To avoid this, we can use the `exclude_ii`

query argument:

```
query_points = points
for bond in aq.query(query_points, dict(num_neighbors=4, exclude_ii=True)):
pass
```

The above example will find the 4 nearest neighbors to each point, excepting the point itself. A complete description of valid query arguments can be found in Query API.

## Neighbor Lists

Query arguments provide a simple but powerful language with which to express neighbor finding logic.
Used in the manner shown above, `query`

can be used to express many calculations in a very natural, Pythonic way.
By itself, though, the API shown above is somewhat restrictive because the output of `query`

is a generator.
If you aren’t familiar with generators, the important thing to know is that they can be looped over, *but only once*.
Unlike objects like lists, which you can loop over as many times as you like, once you’ve looped over a generator once, you can’t start again from the beginning.

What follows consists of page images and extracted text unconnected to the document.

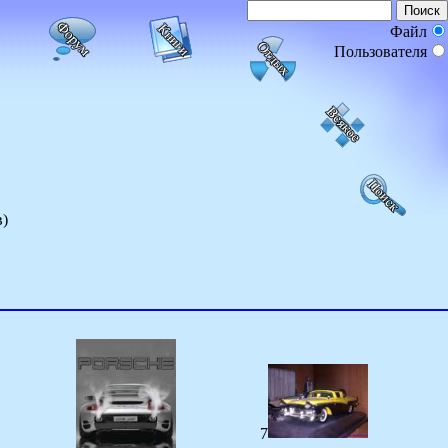
Файл
Пользователя
в)
7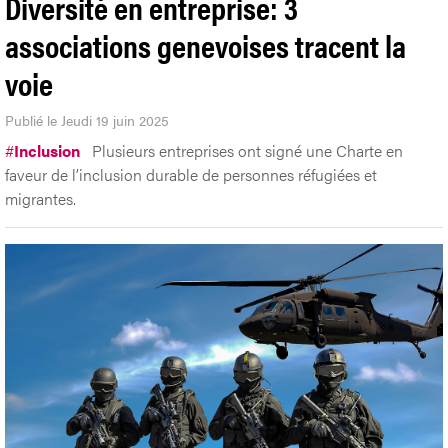
Diversité en entreprise: 3
associations genevoises tracent la
voie
Publié le Jeudi 19 juin 2025
#
Inclusion
Plusieurs entreprises ont signé une Charte en
faveur de l’inclusion durable de personnes réfugiées et
migrantes.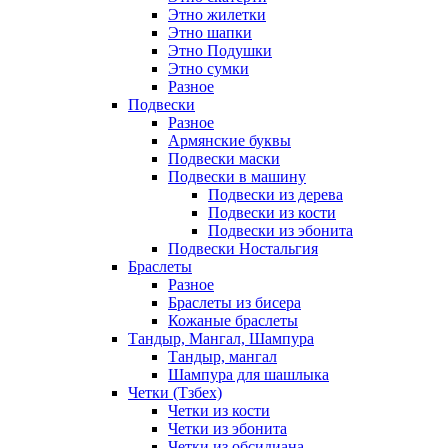
Этно жилетки
Этно шапки
Этно Подушки
Этно сумки
Разное
Подвески
Разное
Армянские буквы
Подвески маски
Подвески в машину
Подвески из дерева
Подвески из кости
Подвески из эбонита
Подвески Ностальгия
Браслеты
Разное
Браслеты из бисера
Кожаные браслеты
Тандыр, Мангал, Шампура
Тандыр, мангал
Шампура для шашлыка
Четки (Тзбех)
Четки из кости
Четки из эбонита
Четки из обсидиана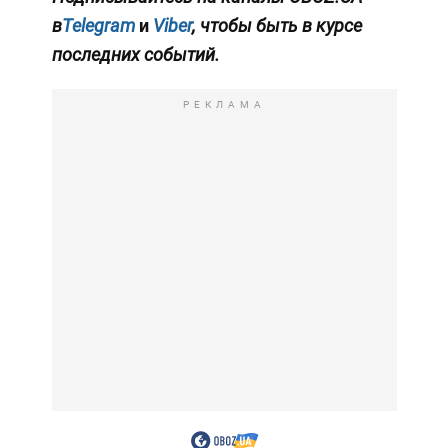
в
Telegram
и
Viber
, чтобы быть в курсе
последних событий.
РЕКЛАМА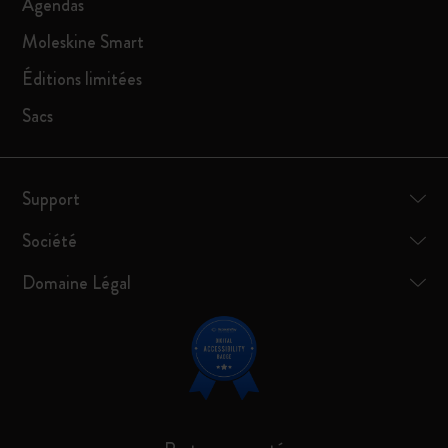
Agendas
Moleskine Smart
Éditions limitées
Sacs
Support
Société
Domaine Légal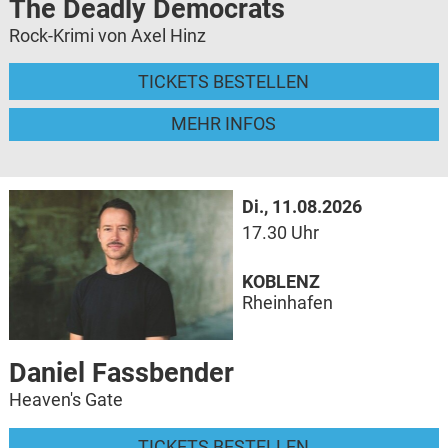
The Deadly Democrats
Rock-Krimi von Axel Hinz
TICKETS BESTELLEN
MEHR INFOS
Di., 11.08.2026
17.30 Uhr
KOBLENZ
Rheinhafen
Daniel Fassbender
Heaven's Gate
TICKETS BESTELLEN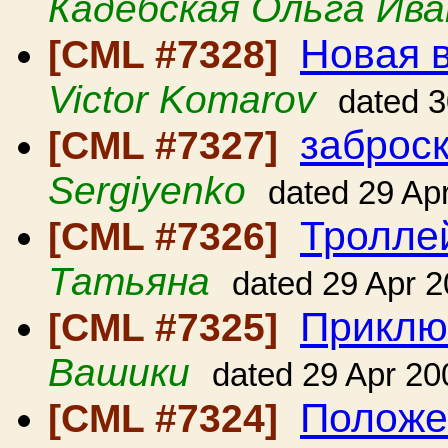
Кадебская Ольга Ива
Новая в
[CML #7328]
Victor Komarov
dated 3
заброс
[CML #7327]
Sergiyenko
dated 29 Ap
Тролле
[CML #7326]
Татьяна
dated 29 Apr 
Приклю
[CML #7325]
Вашики
dated 29 Apr 20
Положе
[CML #7324]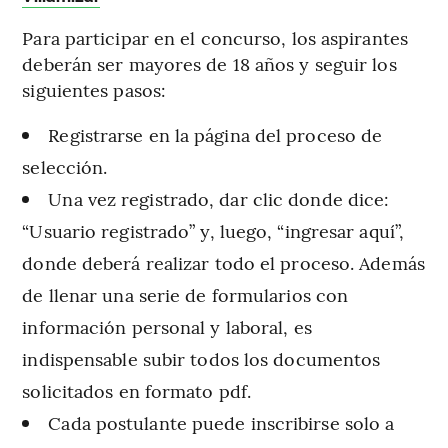
Para participar en el concurso, los aspirantes
deberán ser mayores de 18 años y seguir los
siguientes pasos:
Registrarse en la página del proceso de
selección.
Una vez registrado, dar clic donde dice:
“Usuario registrado” y, luego, “ingresar aquí”,
donde deberá realizar todo el proceso. Además
de llenar una serie de formularios con
información personal y laboral, es
indispensable subir todos los documentos
solicitados en formato pdf.
Cada postulante puede inscribirse solo a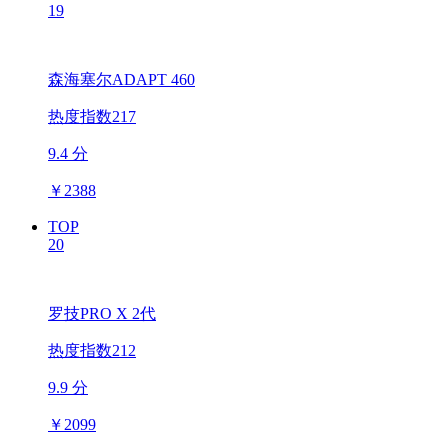
19
森海塞尔ADAPT 460
热度指数217
9.4 分
￥
2388
TOP
20
罗技PRO X 2代
热度指数212
9.9 分
￥
2099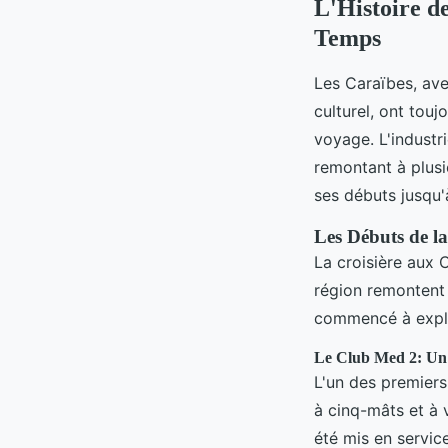
L'Histoire d
Temps
Les Caraïbes, avec
culturel, ont tou
voyage. L'industri
remontant à plusi
ses débuts jusqu'
Les Débuts de la
La croisière aux 
région remontent
commencé à expl
Le Club Med 2: Un 
L'un des premiers
à cinq-mâts et à 
été mis en servic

In the examples above, this wasn’t a problem because we simply iterated over the bonds once for a single calculation.
However, in many practical cases we may need to reuse the set of neighbors multiple times.
A simple solution would be to simply to store the bonds into a list as we loop over them.
However, because this is such a common use-case, **freud** provides its own containers for bonds: the `freud.locality.NeighborList`

.

Queries can easily be used to generate `NeighborList`

objects using their `toNeighborList`

method:

```
query_result = aq.query(query_points, dict(num_neighbors=4, exclude_ii=True))
nlist = query_result.toNeighborList()
```

The resulting object provides a persistent container for bond data.
Using `NeighborLists`

, our original example might instead look like this:

```
import numpy as np
import freud
L = 10
num_points = 100
points = np.random.rand(num_points, 3)*L - L/2
box = freud.box.Box.cube(L)
aq = freud.locality.AABBQuery(box, points)
query_points = np.random.rand(num_points//10, 3)*L - L/2
distances = []
# Here, we ask for the 4 nearest neighbors of each point in query_points.
query_result = aq.query(query_points, dict(num_neighbors=4))
nlist = query_result.toNeighborList()
for (i, j) in nlist:
# Note that we have to wrap the bond vector before taking the norm;
# this is the simplest way to compute distances in a periodic system.
distances.append(np.linalg.norm(box.wrap(query_points[i] - points[j])))
avg_distance = np.mean(distances)
```

Note that in the above example we looped directly over the `nlist`

and recomputed distances.
However, the `query_result`

contained information about distances: here’s how we access that through the `nlist`

:

```
assert np.allclose(nlist.distances, distances)
```

The indices are also accessible through properties, or through a NumPy-like slicing interface:

```
assert np.all(nlist.query_point_indices == nlist[:, 0])
assert np.all(nlist.point_indices == nlist[:, 1])
```

Note that the `query_points`

are always in the first column, while the `points`

are in the second column.
`freud.locality.NeighborList`

objects also store other properties; for instance, they may assign different weights to different bonds.
This feature can be used by, for example, `freud.order.Steinhardt`

, which is typically used for calculating Steinhardt order parameters, a standard tool for characterizing crystalline order.
When provided appropriately weighted neighbors, however, the class instead computes Minkowski structure metrics, which are much more sensitive measures that can differentiate a wider array of crystal structures.